TASK ITEM:
Write out the data below exactly as given, without any of its pictures.

^^^^^^^^^^^^^^^^

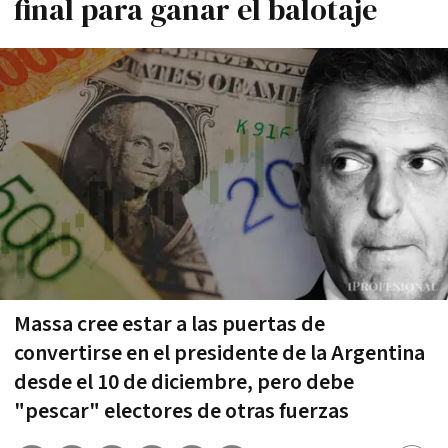
final para ganar el balotaje
Massa cree estar a las puertas de
convertirse en el presidente de la Argentina
desde el 10 de diciembre, pero debe
"pescar" electores de otras fuerzas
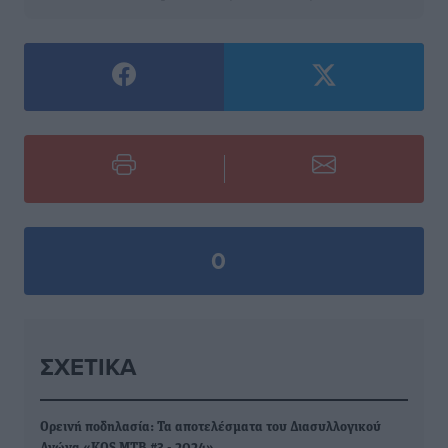
0
ΣΧΕΤΙΚΆ
Ορεινή ποδηλασία: Τα αποτελέσματα του Διασυλλογικού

^^^^^^^^^^^^^^^^

WRITTEN RESPONSE:
final para ganar el balotaje
Massa cree estar a las puertas de
convertirse en el presidente de la Argentina
desde el 10 de diciembre, pero debe
"pescar" electores de otras fuerzas
0
ΣΧΕΤΙΚΆ
Ορεινή ποδηλασία: Τα αποτελέσματα του Διασυλλογικού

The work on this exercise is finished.